Instructions to follow
Give back, word for word, only the lines from the opening of the records through the one with "low-price bonds for". Pictures stay out.

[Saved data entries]
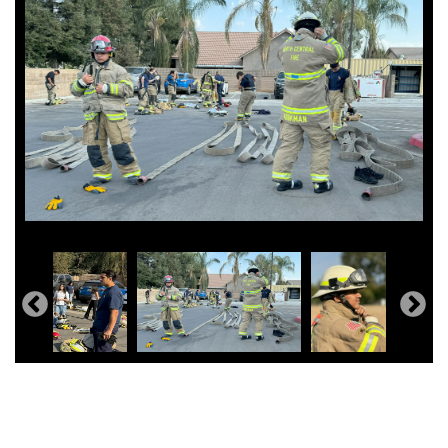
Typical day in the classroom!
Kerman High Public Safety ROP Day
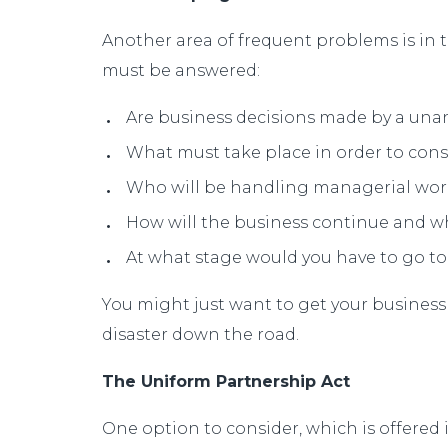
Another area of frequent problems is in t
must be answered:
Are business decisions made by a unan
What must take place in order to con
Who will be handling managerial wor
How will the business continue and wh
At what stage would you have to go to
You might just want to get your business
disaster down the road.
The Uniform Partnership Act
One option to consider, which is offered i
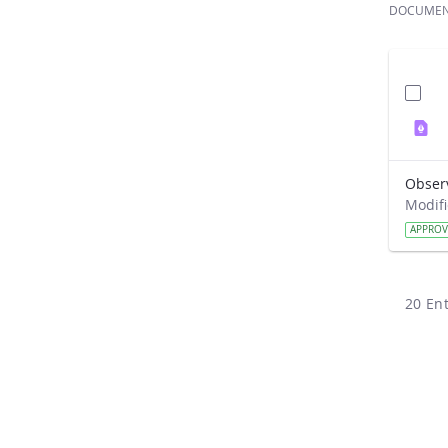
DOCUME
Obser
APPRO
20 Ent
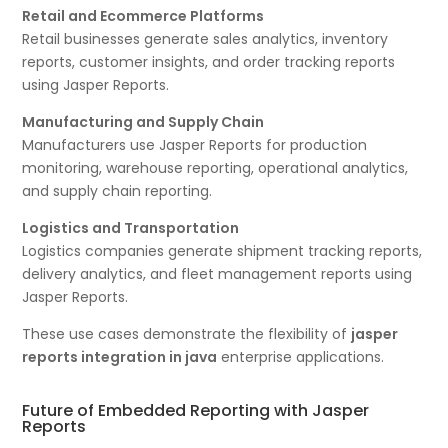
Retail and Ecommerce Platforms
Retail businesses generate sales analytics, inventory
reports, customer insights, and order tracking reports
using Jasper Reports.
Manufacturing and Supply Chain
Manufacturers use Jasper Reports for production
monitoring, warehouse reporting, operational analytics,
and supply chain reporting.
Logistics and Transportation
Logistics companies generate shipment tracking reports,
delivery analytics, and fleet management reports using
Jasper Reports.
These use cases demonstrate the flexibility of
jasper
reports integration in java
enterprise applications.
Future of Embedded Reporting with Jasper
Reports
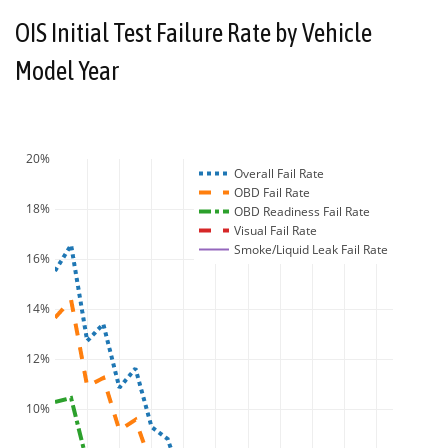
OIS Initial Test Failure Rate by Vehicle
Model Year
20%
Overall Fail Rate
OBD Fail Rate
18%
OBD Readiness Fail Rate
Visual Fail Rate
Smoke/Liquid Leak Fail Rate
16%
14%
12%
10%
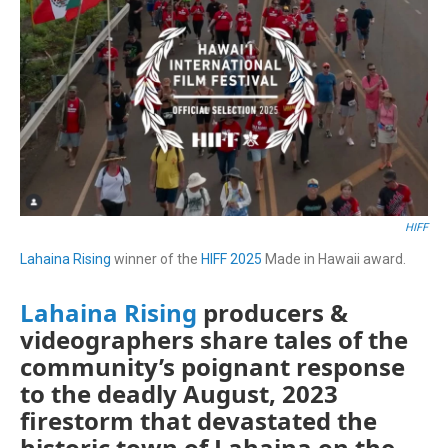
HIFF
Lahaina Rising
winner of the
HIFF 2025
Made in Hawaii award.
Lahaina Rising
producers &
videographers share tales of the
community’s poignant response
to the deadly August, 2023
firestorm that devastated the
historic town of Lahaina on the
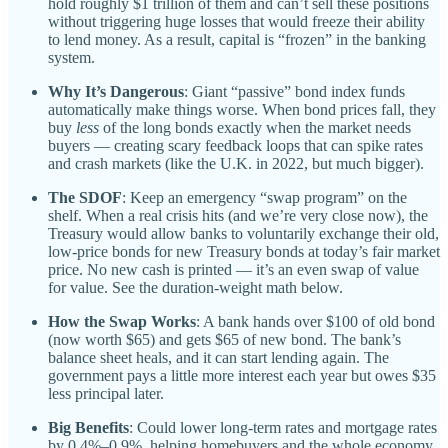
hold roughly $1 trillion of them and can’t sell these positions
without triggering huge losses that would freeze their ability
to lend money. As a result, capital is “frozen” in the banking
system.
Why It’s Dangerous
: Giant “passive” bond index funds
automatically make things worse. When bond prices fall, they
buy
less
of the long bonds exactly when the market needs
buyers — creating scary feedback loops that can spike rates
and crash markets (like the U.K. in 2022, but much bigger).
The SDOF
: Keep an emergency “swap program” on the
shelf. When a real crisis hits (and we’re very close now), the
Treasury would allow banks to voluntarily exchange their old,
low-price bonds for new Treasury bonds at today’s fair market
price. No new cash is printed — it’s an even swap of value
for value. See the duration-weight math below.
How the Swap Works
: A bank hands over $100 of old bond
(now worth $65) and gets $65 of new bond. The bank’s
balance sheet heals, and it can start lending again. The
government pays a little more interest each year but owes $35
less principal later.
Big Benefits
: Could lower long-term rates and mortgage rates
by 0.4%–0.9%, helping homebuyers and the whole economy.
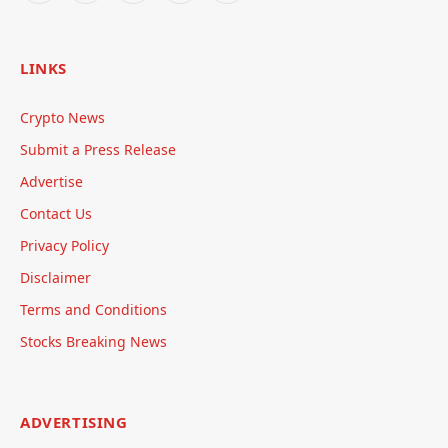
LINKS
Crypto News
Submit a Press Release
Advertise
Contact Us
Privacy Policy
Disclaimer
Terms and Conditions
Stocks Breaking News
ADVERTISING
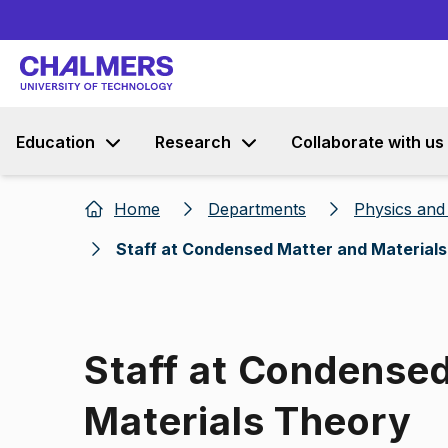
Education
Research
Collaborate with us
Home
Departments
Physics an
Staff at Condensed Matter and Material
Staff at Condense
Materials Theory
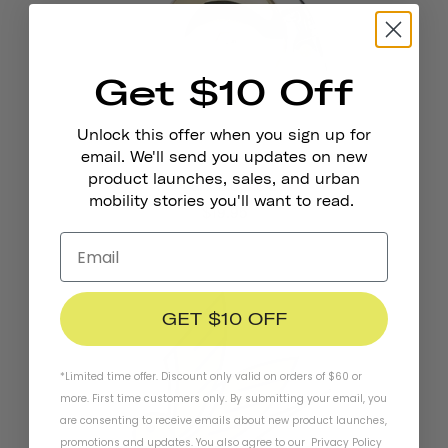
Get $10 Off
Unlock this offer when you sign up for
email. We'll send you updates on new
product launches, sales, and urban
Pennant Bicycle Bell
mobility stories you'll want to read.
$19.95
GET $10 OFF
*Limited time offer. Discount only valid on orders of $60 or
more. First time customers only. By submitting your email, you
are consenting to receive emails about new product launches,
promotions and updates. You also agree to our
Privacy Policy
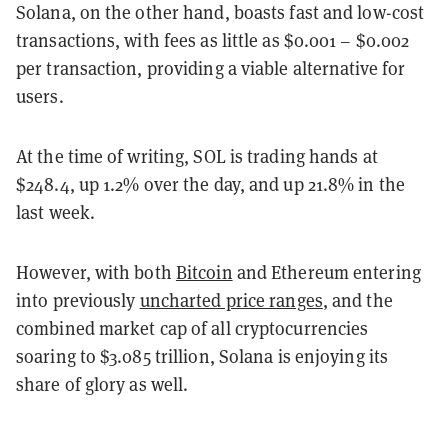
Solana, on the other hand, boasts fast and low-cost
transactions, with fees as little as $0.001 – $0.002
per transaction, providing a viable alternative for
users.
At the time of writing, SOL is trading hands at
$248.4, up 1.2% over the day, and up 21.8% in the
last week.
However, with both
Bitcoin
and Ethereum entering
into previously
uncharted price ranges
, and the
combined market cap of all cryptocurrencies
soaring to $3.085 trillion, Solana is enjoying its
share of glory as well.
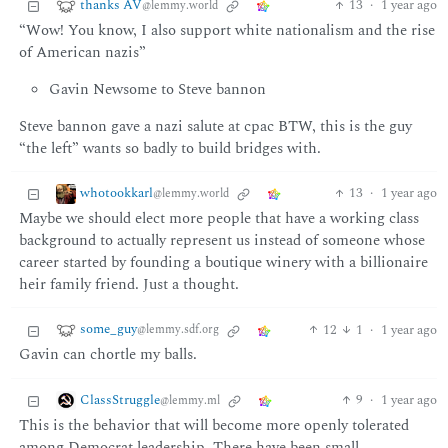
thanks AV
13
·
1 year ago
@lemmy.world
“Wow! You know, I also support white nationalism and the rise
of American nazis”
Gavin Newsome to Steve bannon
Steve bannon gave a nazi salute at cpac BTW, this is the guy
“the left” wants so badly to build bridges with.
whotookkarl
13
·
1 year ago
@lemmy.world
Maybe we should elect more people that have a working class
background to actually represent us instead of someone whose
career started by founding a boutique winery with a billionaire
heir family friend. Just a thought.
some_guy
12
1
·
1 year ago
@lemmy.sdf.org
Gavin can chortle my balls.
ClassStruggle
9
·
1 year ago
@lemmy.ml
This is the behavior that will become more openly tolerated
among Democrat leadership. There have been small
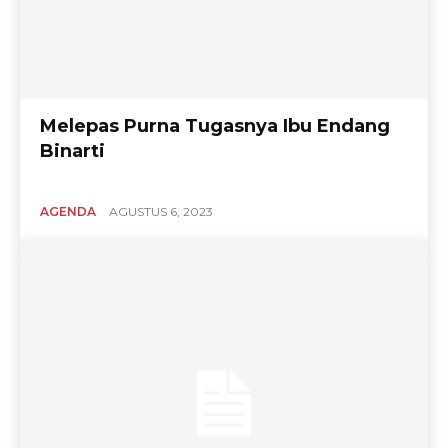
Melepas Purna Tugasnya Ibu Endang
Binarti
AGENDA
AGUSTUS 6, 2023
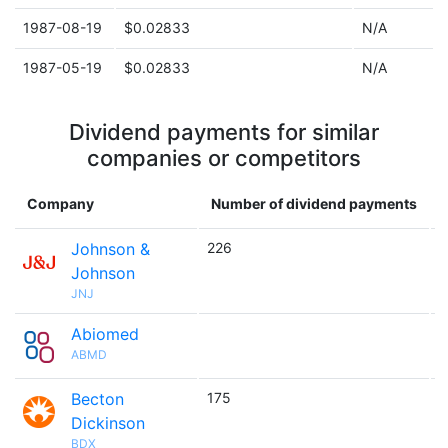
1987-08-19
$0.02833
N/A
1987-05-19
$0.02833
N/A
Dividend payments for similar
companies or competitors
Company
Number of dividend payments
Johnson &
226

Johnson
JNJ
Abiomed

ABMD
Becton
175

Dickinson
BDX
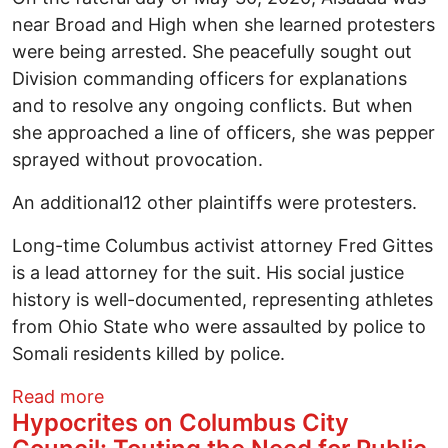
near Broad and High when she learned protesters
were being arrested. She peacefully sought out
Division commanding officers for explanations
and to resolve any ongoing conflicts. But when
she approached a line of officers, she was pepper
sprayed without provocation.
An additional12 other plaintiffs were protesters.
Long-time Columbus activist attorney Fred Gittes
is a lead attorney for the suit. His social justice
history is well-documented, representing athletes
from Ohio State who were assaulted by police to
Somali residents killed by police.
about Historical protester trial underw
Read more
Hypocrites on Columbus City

Exercise result
Typical day in the classroom!
Kerman High Public Safety ROP Day
Another area of frequent problems is in t
must be answered:
Are business decisions made by a unan
What must take place in order to con
Who will be handling managerial wor
How will the business continue and wh
At what stage would you have to go to
You might just want to get your business
disaster down the road.
The Uniform Partnership Act
One option to consider, which is offered i
DOCUME
Obser
APPRO
20 Ent
Retail and Ecommerce Platforms
Retail businesses generate sales analytics, inventory
reports, customer insights, and order tracking reports
using Jasper Reports.
Manufacturing and Supply Chain
Manufacturers use Jasper Reports for production
monitoring, warehouse reporting, operational analytics,
and supply chain reporting.
Logistics and Transportation
Logistics companies generate shipment tracking reports,
delivery analytics, and fleet management reports using
Jasper Reports.
These use cases demonstrate the flexibility of
jasper
reports integration in java
enterprise applications.
Future of Embedded Reporting with Jasper
Reports
OIS Initial Test Failure Rate by Vehicle
Model Year
20%
Overall Fail Rate
OBD Fail Rate
18%
OBD Readiness Fail Rate
Visual Fail Rate
Smoke/Liquid Leak Fail Rate
16%
14%
12%
10%
HIFF
Lahaina Rising
winner of the
HIFF 2025
Made in Hawaii award.
Lahaina Rising
producers &
videographers share tales of the
community’s poignant response
to the deadly August, 2023
firestorm that devastated the
historic town of Lahaina on the
hold roughly $1 trillion of them and can’t sell these positions
without triggering huge losses that would freeze their ability
to lend money. As a result, capital is “frozen” in the banking
system.
Why It’s Dangerous
: Giant “passive” bond index funds
automatically make things worse. When bond prices fall, they
buy
less
of the long bonds exactly when the market needs
buyers — creating scary feedback loops that can spike rates
and crash markets (like the U.K. in 2022, but much bigger).
The SDOF
: Keep an emergency “swap program” on the
shelf. When a real crisis hits (and we’re very close now), the
Treasury would allow banks to voluntarily exchange their old,
low-price bonds for new Treasury bonds at today’s fair market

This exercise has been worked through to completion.